Content automation tools for marketing

Content automation tools for marketing make a task a little more painless.  Here are some effective tools that you would help you streamline marketing functions.

  • io: It helps you send messages to targeted customers for specific products in a customer-friendly way.
  • Constant Contact: It is an email-marketing automation tool that helps you take your marketing to the next level.
  • Marketo: It is a sort of marketing software that lets you drive revenue with lead management.
  • Dialog Tech: It can be highly useful when you focus on voice-based marketing automation.
  • Oracle Eloqua: It lets marketers plan automated as well as personalized campaigns.
  • Bizible: Bizible is a tool that supports you to close the gap between sales and marketing.
  • Bremy: It lets you configure a customized content marketing package of database publishing, email newsletters and video editing.
  • Genoo: It enhances the success of your marketing plans.

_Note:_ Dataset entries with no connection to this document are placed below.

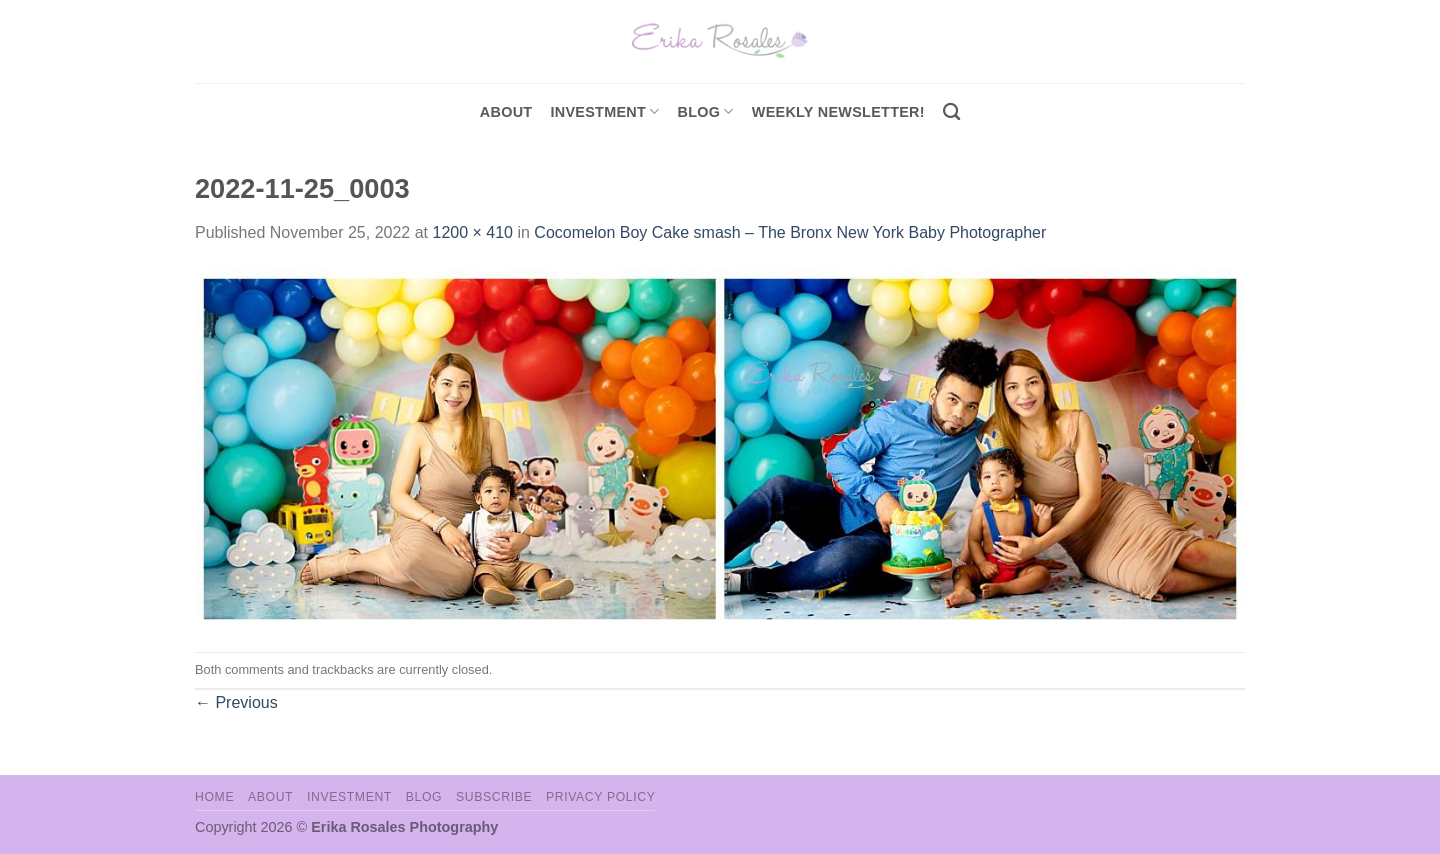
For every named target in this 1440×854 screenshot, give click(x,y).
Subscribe (494, 797)
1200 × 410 (472, 232)
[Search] (951, 112)
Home (214, 797)
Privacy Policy (600, 797)
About (506, 112)
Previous (236, 702)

With delivering excellence of designs and formats, automation services have become a better platform for content marketers to motivate the community with new words. The content is not only described words but also an art with alluring designs giving a new shape to the world. With a new perspective of content, we can imagine a better world and make reading fun for aspiring readers. Start-ups are increasingly turning to marketing strategies with content automation. The more marketing functions become automated, the more the marketing teams can focus on marketing strategies and digital marketing campaigns.

Content marketing is essential for a company to executing any long-term marketing strategy, but it is difficult to identify the most effective working content. In this case, automation will provide the data to answer your questions and enhance your content marketing processes. With the support of automation, you may:

  • Identify cost-effective and customer-friendly channels and campaigns.
  • Find out how your content influences buyer behaviour, and helps to increase leads on a particular content marketing campaign.